American Gospel PDF Author: Jon Meacham
Publisher: Random House Trade Paperbacks
ISBN: 0812976665
Category : History
Languages : en
Pages : 449

Book Description
NEW YORK TIMES BESTSELLER • Pulitzer Prize-winning author Jon Meacham reveals how the Founding Fathers viewed faith—and how they ultimately created a nation in which belief in God is a matter of choice. At a time when our country seems divided by extremism, American Gospel draws on the past to offer a new perspective. Meacham re-creates the fascinating history of a nation grappling with religion and politics–from John Winthrop’s “city on a hill” sermon to Thomas Jefferson’s Declaration of Independence; from the Revolution to the Civil War; from a proposed nineteenth-century Christian Amendment to the Constitution to Martin Luther King, Jr.’s call for civil rights; from George Washington to Ronald Reagan. Debates about religion and politics are often more divisive than illuminating. Secularists point to a “wall of separation between church and state,” while many conservatives act as though the Founding Fathers were apostles in knee britches. As Meacham shows in this brisk narrative, neither extreme has it right.

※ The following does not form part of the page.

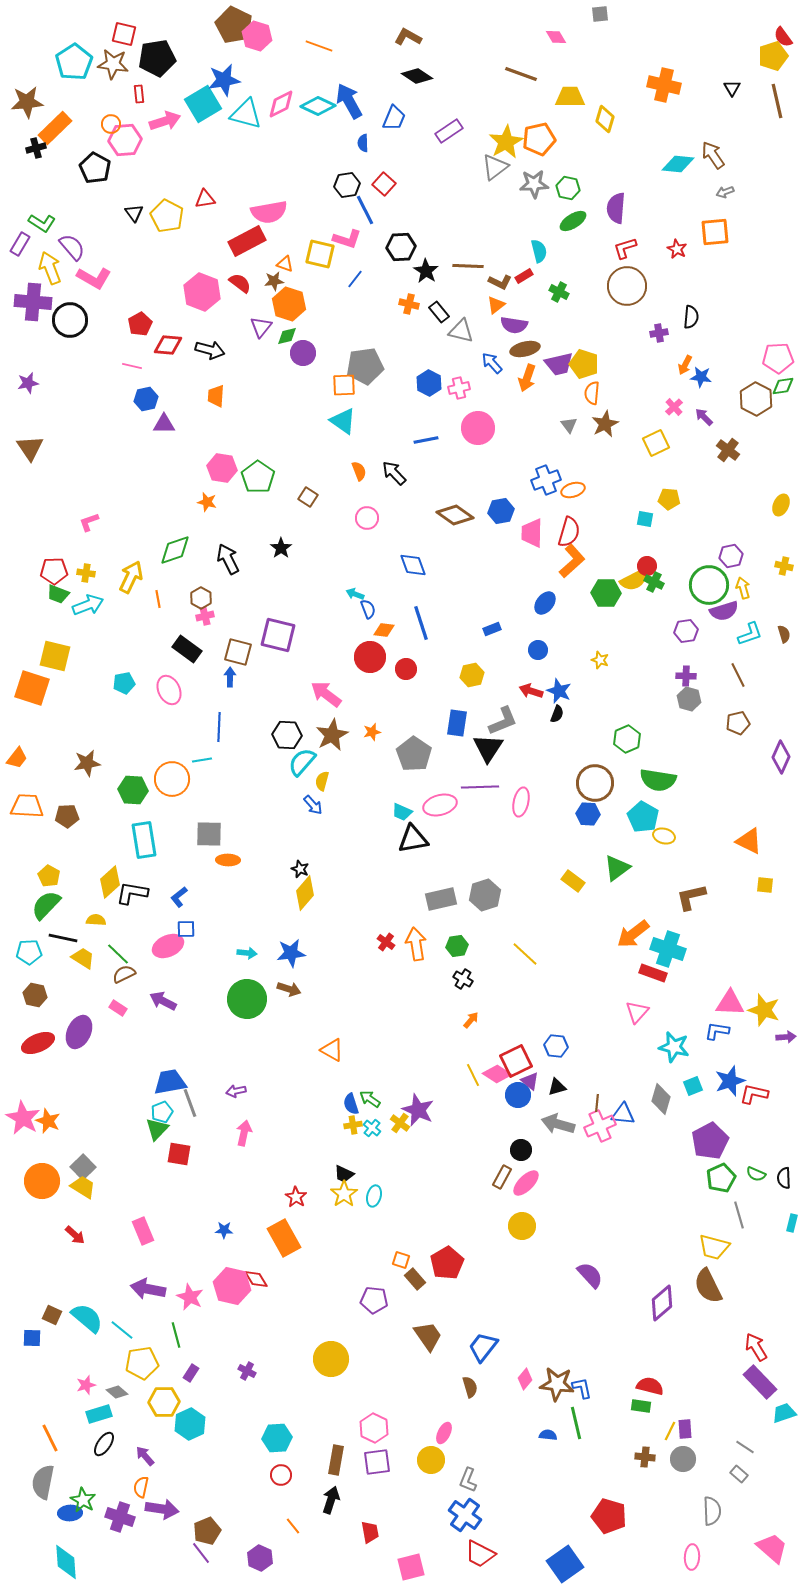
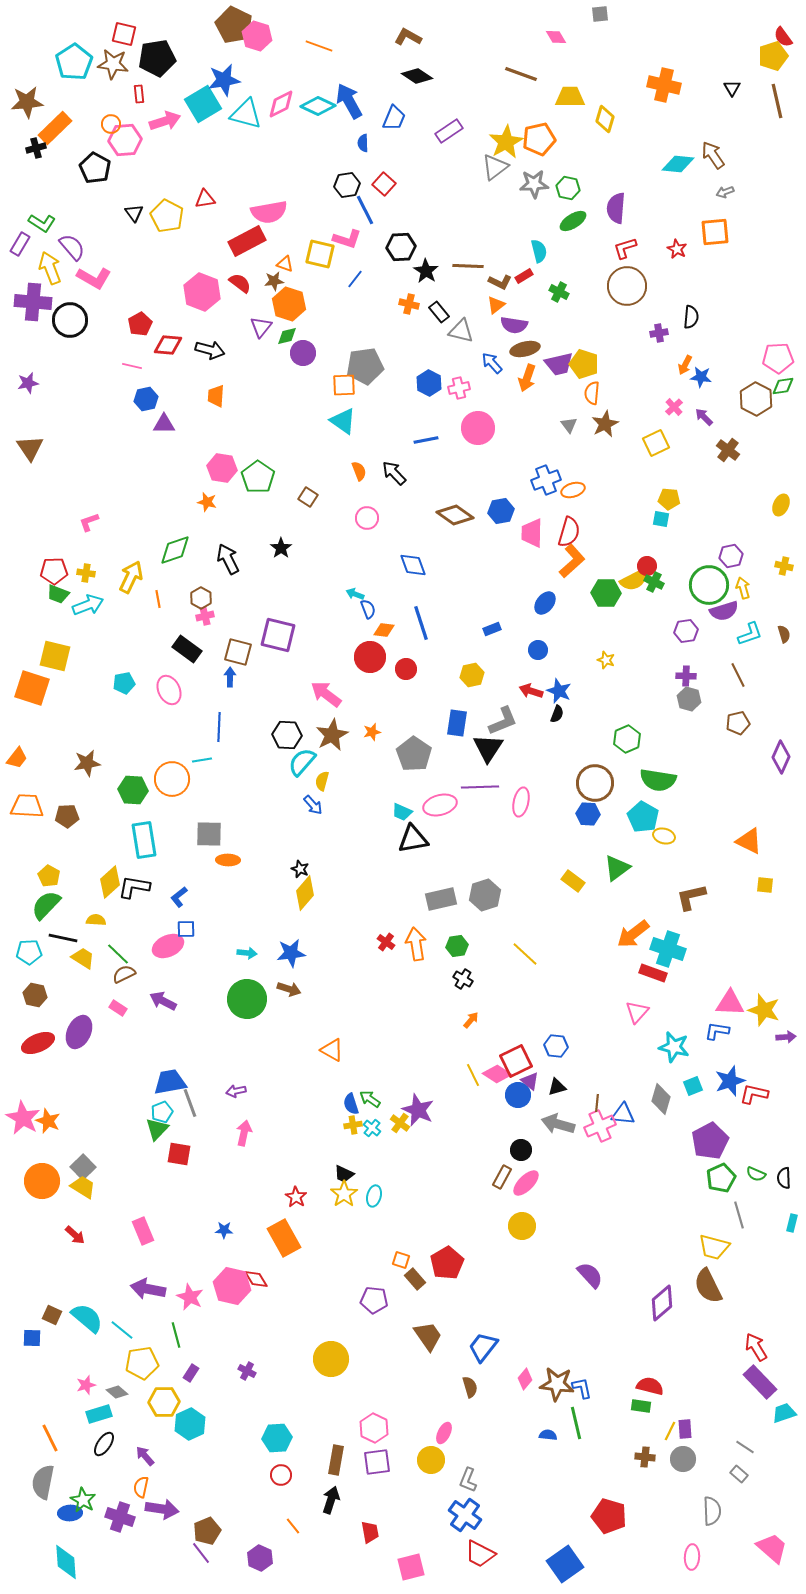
cyan square at (645, 519): moved 16 px right
yellow star at (600, 660): moved 6 px right
black L-shape at (132, 893): moved 2 px right, 6 px up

At the heart of the American experiment lies the God of what Benjamin Franklin called “public religion,” a God who invests all human beings with inalienable rights while protecting private religion from government interference. It is a great American balancing act, and it has served us well. Meacham has written and spoken extensively about religion and politics, and he brings historical authority and a sense of hope to the issue. American Gospel makes it compellingly clear that the nation’s best chance of summoning what Lincoln called “the better angels of our nature” lies in recovering the spirit and sense of the Founding. In looking back, we may find the light to lead us forward. Praise for American Gospel “In his American Gospel, Jon Meacham provides a refreshingly clear, balanced, and wise historical portrait of religion and American politics at exactly the moment when such fairness and understanding are much needed. Anyone who doubts the relevance of history to our own time has only to read this exceptional book.”—David McCullough, author of 1776 “Jon Meacham has given us an insightful and eloquent account of the spiritual foundation of the early days of the American republic. It is especially instructive reading at a time when the nation is at once engaged in and deeply divided on the question of religion and its place in public life.”—Tom Brokaw, author of The Greatest Generation

God of Liberty

God of Liberty PDF Author: Thomas S Kidd
Publisher: Basic Books
ISBN: 0465022774
Category : History
Languages : en
Pages : 306

Book Description
A "thought-provoking, meticulously researched" testament to evangelical Christians' crucial contribution to American independence and a timely appeal for the same spiritual vitality today (Washington Times). At the dawn of the Revolutionary War, America was already a nation of diverse faiths-the First Great Awakening and Enlightenment concepts such as deism and atheism had endowed the colonists with varying and often opposed religious beliefs. Despite their differences, however, Americans found common ground against British tyranny and formed an alliance that would power the American Revolution. In God of Liberty, historian Thomas S. Kidd offers the first comprehensive account of religion's role during this transformative period and how it gave form to our nation and sustained it through its tumultuous birth -- and how it can be a force within our country during times of transition today.